Она хотя и не была посвящена во все подробности составленной мужем записки и не могла судить, насколько в ней обосновано все, но она верила в несомненную честность мужа, и этого было достаточно ей, чтобы считать его правым.
— Не уладил там, уладишь в Москве, — сказала она.
— В Москве пожалуйста, никто не возражает. Но ведь там надо опираться на что-то. На что? На мнение обкома. А где оно у меня? — вопросительно проговорил он. — Если бы я предлагал отдать землю, это одно. Это — ни в какие ворота. Но я предлагаю посемейно закрепить ее, как за звеньями, а это совсем другое. У земли должны быть одни руки, один постоянный хозяин, который сознавал бы, что он кормится с этой земли (что было теперь его излюбленной мыслью), что благополучие его зависит от вложенного им труда, и даже, может быть, не столько труда, сколько радения, — заключил он, словно говорил уже не с женой, а с оппонентами в инстанциях, с которыми, он чувствовал, придется столкнуться ему.
Он еще с минуту продолжал думать об этой своей программе, которая должна была принести не только успех сельскому хозяйству, то есть решить продовольственную, как он полагал, проблему страны, но и успех и славу ему, и так как в нем свежи еще были воспоминания о Кремлевском Дворце съездов, где после выступления аплодировали ему и в зале и в президиуме (чем он гордился), вместо шума женских голосов, доносившихся из гостиной, он невольно опять услышал те важные для себя аплодисменты.

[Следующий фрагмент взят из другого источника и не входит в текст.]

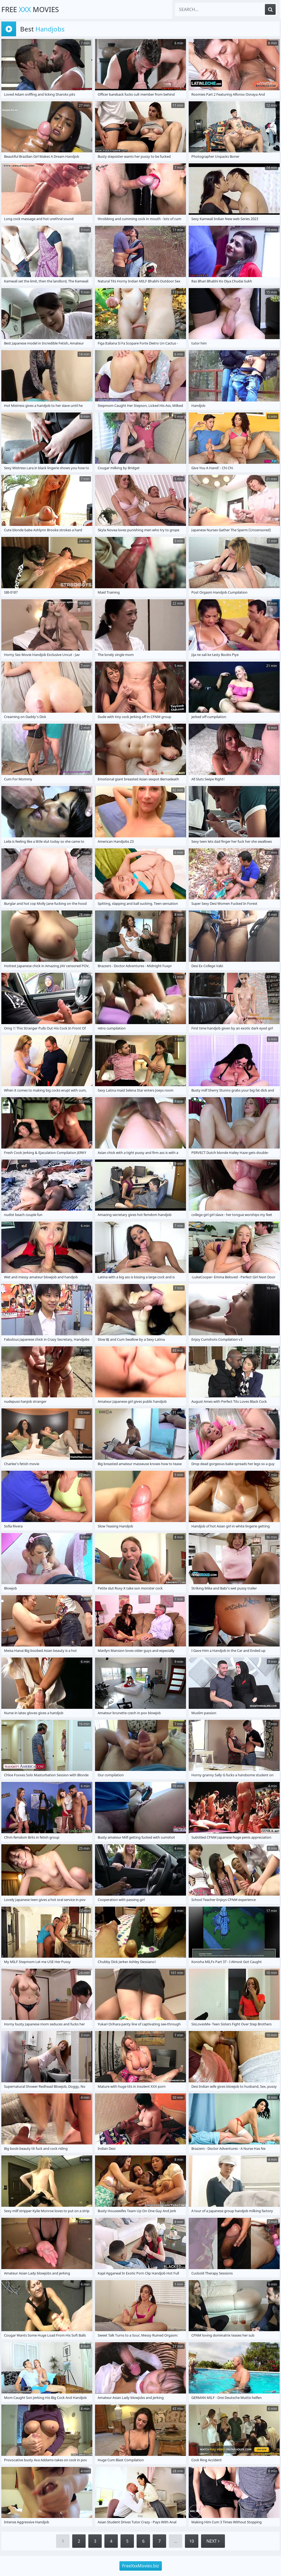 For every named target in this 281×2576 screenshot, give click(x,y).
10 (191, 2541)
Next (213, 2541)
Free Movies (30, 9)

— Да, — будто очнувшись вдруг, сказал он, поворачиваясь к Зине, — если предложение мое будет принято, это революция в деревне. — И он, поднеся ее руку к своим губам, несколько раз расчувствованно (в ладонь) поцеловал.
— Я рада за тебя, — ответила Зина. — Но тебе надо переодеться. Сейчас начнут собираться гости.
— Конечно, конечно, — поспешно вставая, проговорил он. — Как девочки?
— Они уже готовы.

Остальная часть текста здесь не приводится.